[Stored data entries]
- - - - - - -
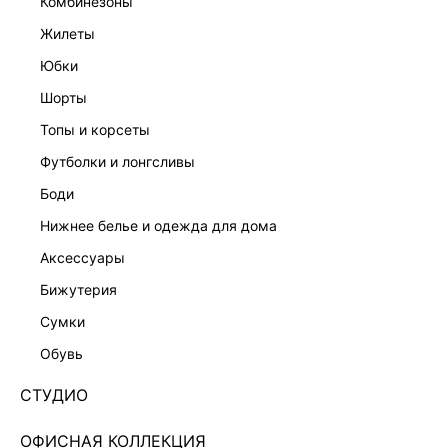
комбинезоны
жилеты
юбки
шорты
топы и корсеты
футболки и лонгсливы
боди
ШОРТЫ-БЕРМУДЫ ИЗ 100% ХЛОПКА 5255218750-
нижнее белье и одежда для дома
50
аксессуары
Нет в наличии
+279 LR
бижутерия
ЦВЕТ:
ЧЕРНЫЙ
/
ЧЕРНЫЙ
сумки
обувь
СТУДИО
ОФИСНАЯ КОЛЛЕКЦИЯ
РАЗМЕР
- - - - - - -
**Instructions to follow:** All the records need to be retyped word for word, except for the pictures.

**Answer space:**
комбинезоны
жилеты
юбки
шорты
топы и корсеты
футболки и лонгсливы
боди
ШОРТЫ-БЕРМУДЫ ИЗ 100% ХЛОПКА 5255218750-
нижнее белье и одежда для дома
50
аксессуары
Нет в наличии
+279 LR
бижутерия
ЦВЕТ:
ЧЕРНЫЙ
/
ЧЕРНЫЙ
сумки
обувь
СТУДИО
ОФИСНАЯ КОЛЛЕКЦИЯ
РАЗМЕР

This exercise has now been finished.